Weekly junk bond issuance has averaged a robust $4 billion in 1998. By July the market had surpassed last year's record-breaking annual issuance of $111.6 billion, according to Securities Data Co.
But instability across all capital markets last week spooked junk bond investors. Retail investors withdrew $207 million from high-yield bond mutual funds that report weekly, according to AMG Data Services.
It was the largest outflow from high-yield funds since the week of Oct. 27, when retail investors yanked $683 million from the funds as the Hong Kong stock market collapsed.
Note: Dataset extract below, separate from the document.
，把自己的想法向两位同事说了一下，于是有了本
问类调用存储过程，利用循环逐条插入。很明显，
The secondary market also took a tumble last week as disappointing earning reports from recent high-yield issuers depressed individual bond prices, market sources said.
Point spreads on existing junk bonds widened to an average yield of 3.62% over Treasuries, according to the Merrill Lynch high-yield index. That was the largest spread this year, up 23.5% from the low point in April. Bond prices move in the opposite direction from their yield above Treasuries.
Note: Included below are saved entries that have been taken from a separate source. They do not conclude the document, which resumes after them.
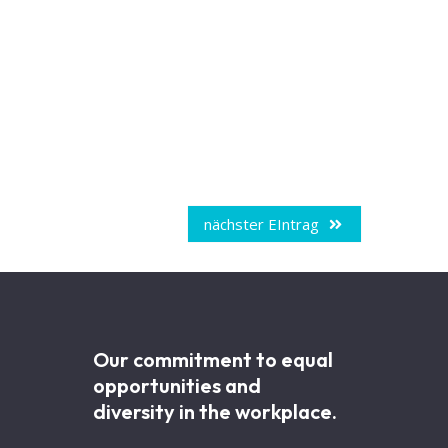
nächster EIntrag
Our commitment to equal
opportunities and
diversity in the workplace.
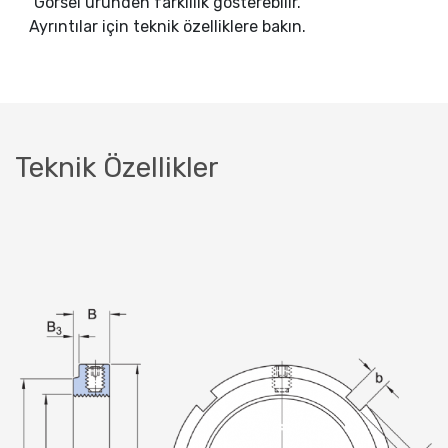
Görsel üründen farklılık gösterebilir.
Ayrıntılar için teknik özelliklere bakın.
Teknik Özellikler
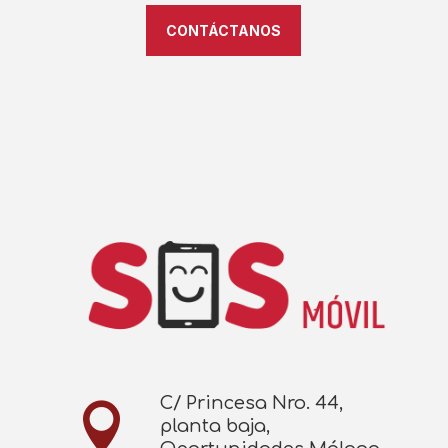
CONTÁCTANOS
C/ Princesa Nro. 44,

planta baja,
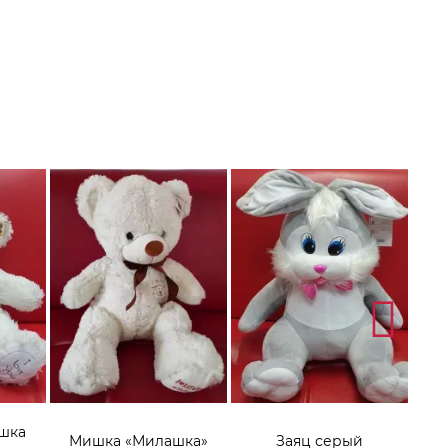
шка
Мишка «Милашка»
Заяц серый
Игр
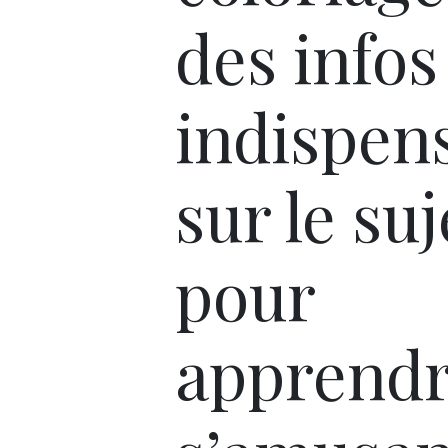
des infos
indispen
sur le suj
pour
apprendr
On Friday, Merrill Lynch said about $4.8 billion worth of deals are on the high-yield calendar. For most of this year the calendar has ranged from $10 billion to $12 billion.
But Martin Fridson, Merrill Lynch & Co.'s chief high-yield strategist, said the calendar will bounce back in September to its previous record levels.
"Many nondiscretionary issuers are like sharks that need to keep swimming in order to survive, particularly in the telecom sector," Mr. Fridson said.
Meanwhile, some issuers that were on the verge of pricing their deals pulled out of the market. Tower Air, a New York-based airline, pulled a $150 million issue led by PaineWebber, while ASM International NV, a semiconductor company based in the Netherlands, pulled a $125 million deal co-led by ABN Amro and Merrill Lynch.
Network Plus, a local competitive telecommunications company, pulled a $150 million deal underwritten by Goldman, Sachs & Co. last Thursday.
Salomon Smith Barney had the largest deal removed from the market, a $1 billion four-tranche issue for Petro Drill Offshore Inc., a joint venture of Houston-based Pride International Inc. and Brazil-based Maritima that plans to drill for oil off the coast of Brazil.